◆ INSTRUCTIONS FOR THE TASK ◆
Apart from the images, every record here needs to be copied exactly.

◆ DATA ◆
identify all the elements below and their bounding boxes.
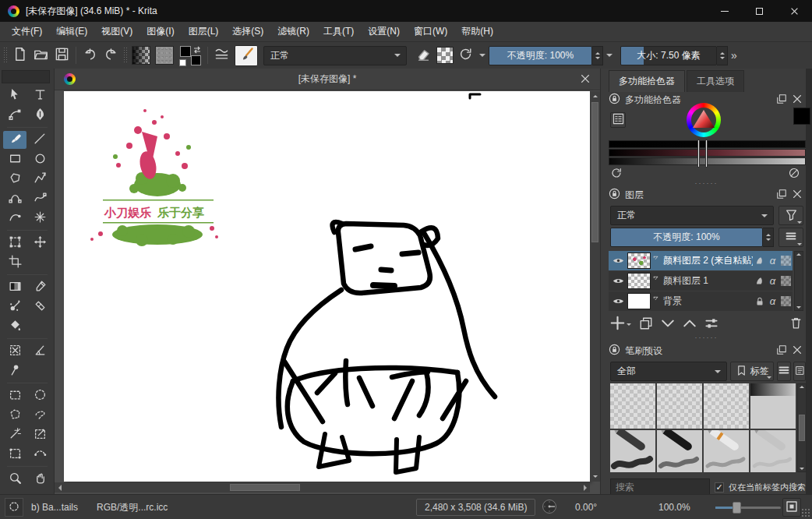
tool-color-sampler[interactable] [28,278,51,296]
tool-line[interactable] [28,131,51,149]
tool-select-rect[interactable] [3,387,26,404]
toolbar-grip[interactable] [3,47,8,64]
menu-edit[interactable]: 编辑(E) [49,22,94,41]
menu-view[interactable]: 视图(V) [94,22,139,41]
layer-alpha-channel-icon[interactable] [779,256,793,266]
undo-button[interactable] [79,45,101,66]
tool-transform[interactable] [3,234,26,252]
brush-size-spinner[interactable] [717,46,728,65]
tool-select-polygon[interactable] [3,406,26,424]
alpha-lock-icon[interactable]: α [766,275,779,287]
tool-pan[interactable] [28,470,51,488]
menu-image[interactable]: 图像(I) [139,22,181,41]
brush-preset-pen-silver[interactable] [750,430,796,472]
toolbar-grip[interactable] [123,47,128,64]
layer-lock-icon[interactable] [753,296,766,307]
docker-splitter[interactable]: ······ [601,335,812,340]
tool-rectangle[interactable] [3,150,26,168]
layer-thumbnail[interactable] [627,273,651,289]
close-docker-icon[interactable] [792,189,803,202]
alpha-lock-icon[interactable]: α [766,295,779,307]
current-brush-name[interactable]: b) Ba...tails [31,495,78,519]
tool-edit-shapes[interactable] [3,106,26,124]
minimize-button[interactable] [707,0,742,22]
menu-file[interactable]: 文件(F) [5,22,49,41]
layer-visibility-icon[interactable] [609,295,627,307]
scroll-left-button[interactable] [55,482,65,493]
canvas-vertical-scrollbar[interactable] [590,91,600,482]
document-close-icon[interactable] [580,73,591,86]
brush-presets-header[interactable]: 笔刷预设 [609,343,803,358]
foreground-color-swatch[interactable] [180,46,191,57]
brush-preset-pen-white[interactable] [704,430,749,472]
close-docker-icon[interactable] [792,94,803,107]
tool-fill[interactable] [3,317,26,335]
tool-text[interactable] [28,86,51,104]
layer-alpha-channel-icon[interactable] [779,276,793,286]
search-in-tag-checkbox[interactable]: ✓ [715,482,724,493]
layer-properties-button[interactable] [778,228,803,247]
tool-ellipse[interactable] [28,150,51,168]
tool-colorize-mask[interactable] [3,298,26,316]
menu-settings[interactable]: 设置(N) [361,22,407,41]
save-document-button[interactable] [51,45,72,66]
close-docker-icon[interactable] [792,344,803,358]
scroll-down-button[interactable] [796,306,801,309]
lock-docker-icon[interactable] [609,188,620,202]
tool-calligraphy[interactable] [28,106,51,124]
chevron-down-icon[interactable] [606,54,613,57]
window-resize-grip[interactable] [801,508,810,517]
selection-indicator-button[interactable] [5,498,23,517]
zoom-slider[interactable] [715,495,781,519]
new-document-button[interactable] [9,45,30,66]
tag-button[interactable]: 标签 [730,362,774,381]
fit-canvas-button[interactable] [782,498,801,517]
foreground-background-colors[interactable] [178,45,202,66]
brush-size-slider[interactable]: 大小: 7.50 像素 [620,46,717,65]
inherit-alpha-icon[interactable] [753,256,766,267]
lock-docker-icon[interactable] [609,93,620,107]
tab-advanced-color-selector[interactable]: 多功能拾色器 [609,70,685,92]
pattern-chooser[interactable] [155,46,174,65]
zoom-value[interactable]: 100.0% [658,495,690,519]
tool-measure[interactable] [28,342,51,360]
default-colors-swatch[interactable] [179,59,186,66]
layer-alpha-channel-icon[interactable] [779,296,793,306]
tool-dynamic-brush[interactable] [3,209,26,227]
color-selector-settings-button[interactable] [610,112,626,128]
bar-handle[interactable] [697,139,700,168]
scrollbar-thumb[interactable] [799,415,805,441]
scrollbar-thumb[interactable] [591,102,598,242]
open-document-button[interactable] [30,45,51,66]
reload-preset-button[interactable] [455,45,476,66]
layer-row[interactable]: 颜料图层 2 (来自粘贴)α [609,251,793,270]
tab-tool-options[interactable]: 工具选项 [687,70,744,92]
chevron-down-icon[interactable] [479,54,485,57]
toolbar-overflow-button[interactable]: » [731,49,737,62]
alpha-lock-icon[interactable]: α [766,255,779,267]
tool-select-freehand[interactable] [28,406,51,424]
layer-name[interactable]: 背景 [662,295,753,308]
tool-bezier-curve[interactable] [3,189,26,207]
menu-layer[interactable]: 图层(L) [182,22,226,41]
maximize-button[interactable] [742,0,777,22]
scroll-up-button[interactable] [796,253,801,256]
swap-colors-icon[interactable] [192,45,202,57]
tool-freehand-brush[interactable] [3,131,26,149]
delete-layer-button[interactable] [789,316,803,332]
brush-menu-button[interactable] [777,362,791,381]
layer-name[interactable]: 颜料图层 2 (来自粘贴) [662,254,753,267]
toolbox-header[interactable] [2,70,50,83]
tool-polyline[interactable] [28,170,51,188]
tool-smart-patch[interactable] [28,298,51,316]
tool-move[interactable] [28,234,51,252]
inherit-alpha-icon[interactable] [753,276,766,287]
workspace-chooser-button[interactable] [211,45,232,66]
add-layer-dropdown[interactable] [627,323,631,326]
tool-multibrush[interactable] [28,209,51,227]
color-wheel[interactable] [687,103,721,137]
move-layer-up-button[interactable] [683,316,697,333]
tool-shape-select[interactable] [3,86,26,104]
menu-tools[interactable]: 工具(T) [316,22,361,41]
scrollbar-thumb[interactable] [230,484,300,491]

◆ RESULT OF THIS TASK ◆
identify all the elements below and their bounding boxes.
tool-color-sampler[interactable] [28,278,51,296]
tool-line[interactable] [28,131,51,149]
tool-select-rect[interactable] [3,387,26,404]
toolbar-grip[interactable] [3,47,8,64]
menu-edit[interactable]: 编辑(E) [49,22,94,41]
menu-view[interactable]: 视图(V) [94,22,139,41]
layer-alpha-channel-icon[interactable] [779,256,793,266]
undo-button[interactable] [79,45,101,66]
tool-transform[interactable] [3,234,26,252]
brush-size-spinner[interactable] [717,46,728,65]
tool-select-polygon[interactable] [3,406,26,424]
alpha-lock-icon[interactable]: α [766,275,779,287]
tool-pan[interactable] [28,470,51,488]
menu-image[interactable]: 图像(I) [139,22,181,41]
brush-preset-pen-silver[interactable] [750,430,796,472]
toolbar-grip[interactable] [123,47,128,64]
layer-lock-icon[interactable] [753,296,766,307]
docker-splitter[interactable]: ······ [601,335,812,340]
tool-rectangle[interactable] [3,150,26,168]
layer-thumbnail[interactable] [627,273,651,289]
close-docker-icon[interactable] [792,189,803,202]
alpha-lock-icon[interactable]: α [766,295,779,307]
current-brush-name[interactable]: b) Ba...tails [31,495,78,519]
tool-edit-shapes[interactable] [3,106,26,124]
minimize-button[interactable] [707,0,742,22]
menu-file[interactable]: 文件(F) [5,22,49,41]
layer-visibility-icon[interactable] [609,295,627,307]
scroll-left-button[interactable] [55,482,65,493]
canvas-vertical-scrollbar[interactable] [590,91,600,482]
document-close-icon[interactable] [580,73,591,86]
brush-presets-header[interactable]: 笔刷预设 [609,343,803,358]
foreground-color-swatch[interactable] [180,46,191,57]
brush-preset-pen-white[interactable] [704,430,749,472]
close-docker-icon[interactable] [792,94,803,107]
tool-fill[interactable] [3,317,26,335]
tool-text[interactable] [28,86,51,104]
layer-alpha-channel-icon[interactable] [779,276,793,286]
search-in-tag-checkbox[interactable]: ✓ [715,482,724,493]
layer-properties-button[interactable] [778,228,803,247]
tool-ellipse[interactable] [28,150,51,168]
tool-colorize-mask[interactable] [3,298,26,316]
menu-settings[interactable]: 设置(N) [361,22,407,41]
save-document-button[interactable] [51,45,72,66]
close-docker-icon[interactable] [792,344,803,358]
scroll-down-button[interactable] [796,306,801,309]
lock-docker-icon[interactable] [609,188,620,202]
tool-calligraphy[interactable] [28,106,51,124]
chevron-down-icon[interactable] [606,54,613,57]
window-resize-grip[interactable] [801,508,810,517]
selection-indicator-button[interactable] [5,498,23,517]
zoom-slider[interactable] [715,495,781,519]
new-document-button[interactable] [9,45,30,66]
tag-button[interactable]: 标签 [730,362,774,381]
fit-canvas-button[interactable] [782,498,801,517]
foreground-background-colors[interactable] [178,45,202,66]
brush-size-slider[interactable]: 大小: 7.50 像素 [620,46,717,65]
inherit-alpha-icon[interactable] [753,256,766,267]
lock-docker-icon[interactable] [609,93,620,107]
tab-advanced-color-selector[interactable]: 多功能拾色器 [609,70,685,92]
pattern-chooser[interactable] [155,46,174,65]
zoom-value[interactable]: 100.0% [658,495,690,519]
tool-measure[interactable] [28,342,51,360]
default-colors-swatch[interactable] [179,59,186,66]
layer-alpha-channel-icon[interactable] [779,296,793,306]
tool-dynamic-brush[interactable] [3,209,26,227]
color-selector-settings-button[interactable] [610,112,626,128]
bar-handle[interactable] [697,139,700,168]
scrollbar-thumb[interactable] [799,415,805,441]
scrollbar-thumb[interactable] [591,102,598,242]
open-document-button[interactable] [30,45,51,66]
reload-preset-button[interactable] [455,45,476,66]
layer-row[interactable]: 颜料图层 2 (来自粘贴)α [609,251,793,270]
tab-tool-options[interactable]: 工具选项 [687,70,744,92]
chevron-down-icon[interactable] [479,54,485,57]
toolbar-overflow-button[interactable]: » [731,49,737,62]
alpha-lock-icon[interactable]: α [766,255,779,267]
tool-select-freehand[interactable] [28,406,51,424]
layer-name[interactable]: 背景 [662,295,753,308]
tool-bezier-curve[interactable] [3,189,26,207]
menu-layer[interactable]: 图层(L) [182,22,226,41]
maximize-button[interactable] [742,0,777,22]
scroll-up-button[interactable] [796,253,801,256]
swap-colors-icon[interactable] [192,45,202,57]
tool-freehand-brush[interactable] [3,131,26,149]
delete-layer-button[interactable] [789,316,803,332]
brush-menu-button[interactable] [777,362,791,381]
layer-name[interactable]: 颜料图层 2 (来自粘贴) [662,254,753,267]
toolbox-header[interactable] [2,70,50,83]
tool-polyline[interactable] [28,170,51,188]
tool-smart-patch[interactable] [28,298,51,316]
tool-move[interactable] [28,234,51,252]
inherit-alpha-icon[interactable] [753,276,766,287]
workspace-chooser-button[interactable] [211,45,232,66]
add-layer-dropdown[interactable] [627,323,631,326]
tool-multibrush[interactable] [28,209,51,227]
color-wheel[interactable] [687,103,721,137]
move-layer-up-button[interactable] [683,316,697,333]
tool-shape-select[interactable] [3,86,26,104]
menu-tools[interactable]: 工具(T) [316,22,361,41]
scrollbar-thumb[interactable] [230,484,300,491]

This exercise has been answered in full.